Así como en el plano político el contacto con tradiciones ajenas a una mirada progresista ha enriquecido y tornado más elaborada mi posición actual, en el plano sexual podría decir lo mismo: de mi heterosexualidad exclusiva en mis veintes, a las experiencias con mujeres trans en mis treintas a mi actual fluidez más allá del género, he consolidado una mirada no sólo en la cual el deseo tiene un valor central sino también la tolerancia y comprensión de toda diversidad en esta materia. Mis experiencias sexuales me han tornado más compasivo y pacífico. En este aspecto, mis viajes a San Francisco (tuve una relación con una chica californiana entre 2009 y 2010) han sido un momento determinante en mi aprendizaje, en el cual logré conjugar teoría y práctica, vale decir, todo lo que había leído de la contracultura aún se respira allí y permite márgenes de libertad sexual como no vi en ningún otro lado gracias a un marco político liberal.
Micropolíticas
Con la experiencia de estos 45 años vividos con intensidad, producto del estudio y de mis visitas al exterior, tomé conciencia, luego de una maceración lenta, de que las “microrrevoluciones de la subjetividad” a las que se apelan desde posiciones anarcos o progresistas son posibles precisamente bajo administraciones liberales de ciudades cosmopolitas que permiten y protegen las libertades individuales, vale decir, aquellos espacios que hacen posible la experimentación toxicológica (antipunitivistas en materia de comercio y consumo de drogas), la libertad sexual (el trabajo sexual está regulado o no penalizado y hay industria del cine pornográfico), que garantizan los derechos de la mujer y de la comunidad LGBT (aborto legal, matrimonio homosexual y ley de identidad de género), sin contar, obviamente, que habilitan una libertad de expresión sin reservas, incluso de proclamas subversivas, sediciosas y revolucionarias contra el propio sistema político que las permite.

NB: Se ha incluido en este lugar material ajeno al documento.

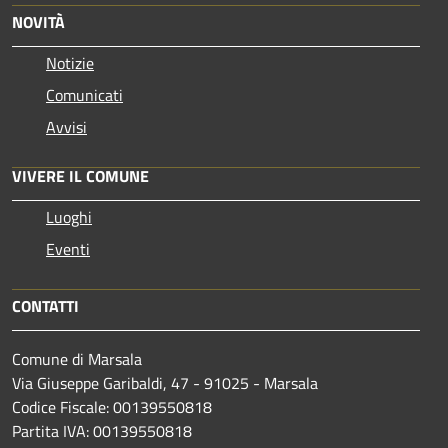
NOVITÀ
Notizie
Comunicati
Avvisi
VIVERE IL COMUNE
Luoghi
Eventi
CONTATTI
Comune di Marsala
Via Giuseppe Garibaldi, 47 - 91025 - Marsala
Codice Fiscale: 00139550818
Partita IVA: 00139550818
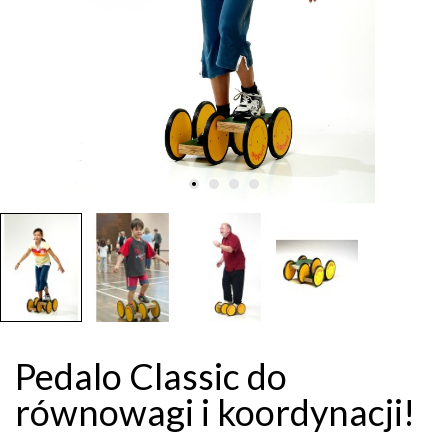
Pedalo Classic do
równowagi i koordynacji!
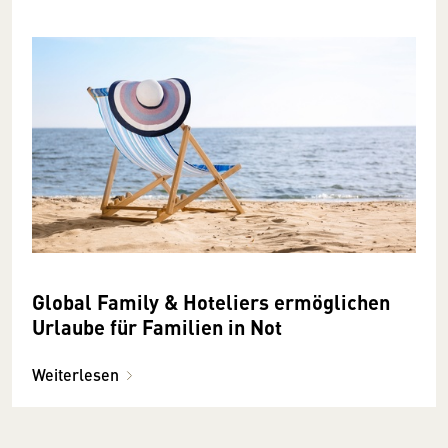
Global Family & Hoteliers ermöglichen
Urlaube für Familien in Not
Weiterlesen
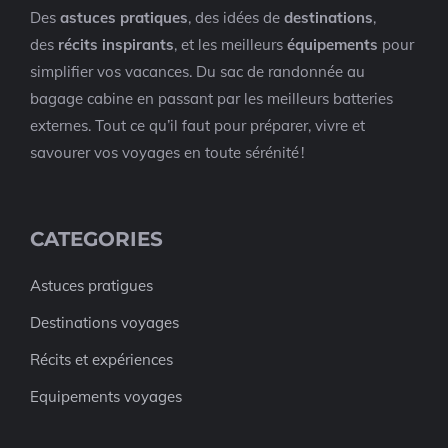
Des
astuces pratiques
, des idées de
destinations
,
des
récits inspirants
, et les meilleurs
équipements
pour
simplifier vos vacances. Du sac de randonnée au
bagage cabine en passant par les meilleurs batteries
externes. Tout ce qu’il faut pour préparer, vivre et
savourer vos voyages en toute sérénité !
CATEGORIES
Astuces pratigues
Destinations voyages
Récits et expériences
Equipements voyages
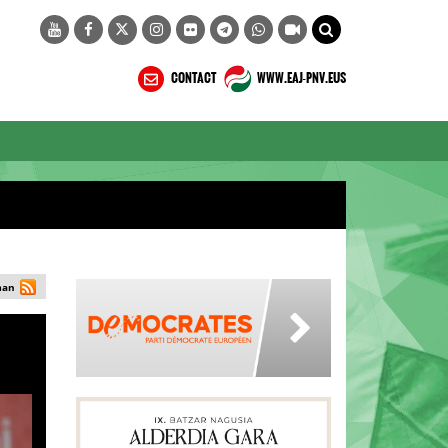
CONTACT
WWW.EAJ-PNV.EUS
man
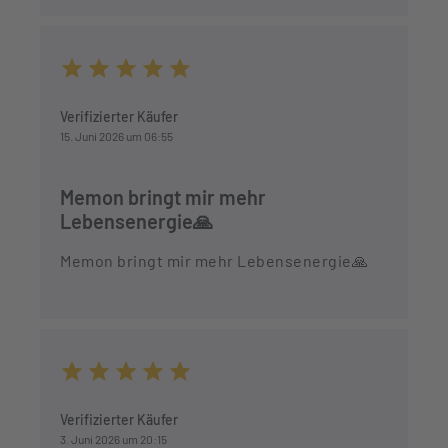
Durchschnittliche Bewertung von 5 von 5 Sternen
Verifizierter Käufer
15. Juni 2026 um 06:55
Memon bringt mir mehr
Lebensenergie🙏
Memon bringt mir mehr Lebensenergie🙏
Durchschnittliche Bewertung von 5 von 5 Sternen
Verifizierter Käufer
3. Juni 2026 um 20:15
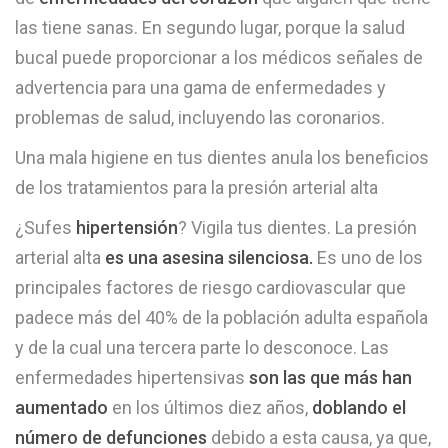
las tiene sanas. En segundo lugar, porque la salud
bucal puede proporcionar a los médicos señales de
advertencia para una gama de enfermedades y
problemas de salud, incluyendo las coronarios.
Una mala higiene en tus dientes anula los beneficios
de los tratamientos para la presión arterial alta
¿Sufes
hipertensión
? Vigila tus dientes. La presión
arterial alta
es una asesina silenciosa.
Es uno de los
principales factores de riesgo cardiovascular que
padece más del 40% de la población adulta española
y de la cual una tercera parte lo desconoce. Las
enfermedades hipertensivas
son las que más han
aumentado
en los últimos diez años,
doblando el
número de defunciones
debido a esta causa, ya que,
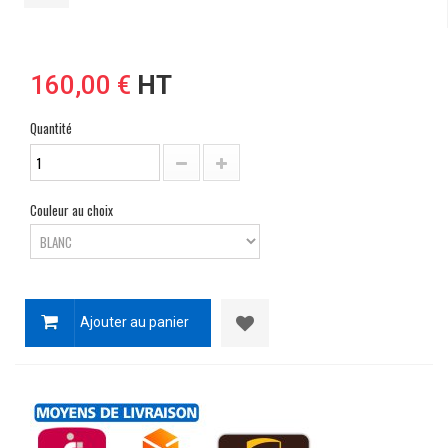
160,00 €
HT
Quantité
Couleur au choix
Ajouter au panier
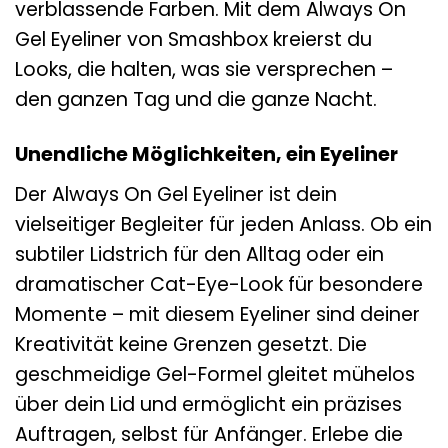
verblassende Farben. Mit dem Always On
Gel Eyeliner von Smashbox kreierst du
Looks, die halten, was sie versprechen –
den ganzen Tag und die ganze Nacht.
Unendliche Möglichkeiten, ein Eyeliner
Der Always On Gel Eyeliner ist dein
vielseitiger Begleiter für jeden Anlass. Ob ein
subtiler Lidstrich für den Alltag oder ein
dramatischer Cat-Eye-Look für besondere
Momente – mit diesem Eyeliner sind deiner
Kreativität keine Grenzen gesetzt. Die
geschmeidige Gel-Formel gleitet mühelos
über dein Lid und ermöglicht ein präzises
Auftragen, selbst für Anfänger. Erlebe die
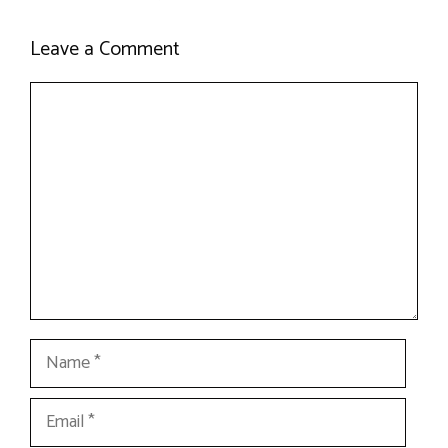
Leave a Comment
Comment
Name
Email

Las llamadas “micropolíticas de género” por el filósofo español Paul B. Preciado nacieron en Nueva York, San Francisco, Berlín o París (no en La Habana, Caracas ni Moscú), todas urbes multiculturales en las cuales los ciudadanos gozan de formas legales que les permiten experimentar y ampliar sus modos de vida libertarios. Aún hoy son muy pocos los intelectuales que admiten esto de manera franca. La mayoría sostiene dobles varas morales (con regímenes totalitarios y teocráticos) y son hipócritas sobre los beneficios que tienen por vivir en sociedades abiertas. Hoy no tengo dudas de que los Estados administrados bajo gobiernos liberales-progresistas son aquellos que permiten desplegar existencias singulares y desarrollar utopías voluntarias de diverso tipo (socialistas, anarquistas, puritanas o libertinas). Holanda, Nueva Zelanda, Australia, Alemania, Francia, Canadá, Uruguay y Estados Unidos, particularmente el estado de California, son sólo algunos ejemplos evidentes en los cuales esto es visible.
En este aspecto es que puedo decir que lo personal es político, pero en otro sentido, disímil al de su formulación originaria, vale decir, lo personal no es político por su apelación a una política de la identidad (sexual, de género o racial), cosa que rechazo por su tendencia al narcisismo y la dinámica de gueto, sino porque la diversidad de los modos de vida tiene su expresión política en un ensamble legal que permite su devenir y estos, a su vez, modifican y se configuran como el caldo de cultivo que impactará posteriormente en una reelaboración de las normas de convivencia. En el fondo es la lección del movimiento de derechos civiles en los ’60 en Estados Unidos, al cual admiro cada vez más: para no ser letra muerta, la libertad debe ser una conquista de todos los días y que se ejerce poniendo el cuerpo. La norma siempre llega después, pero es necesario que llegue.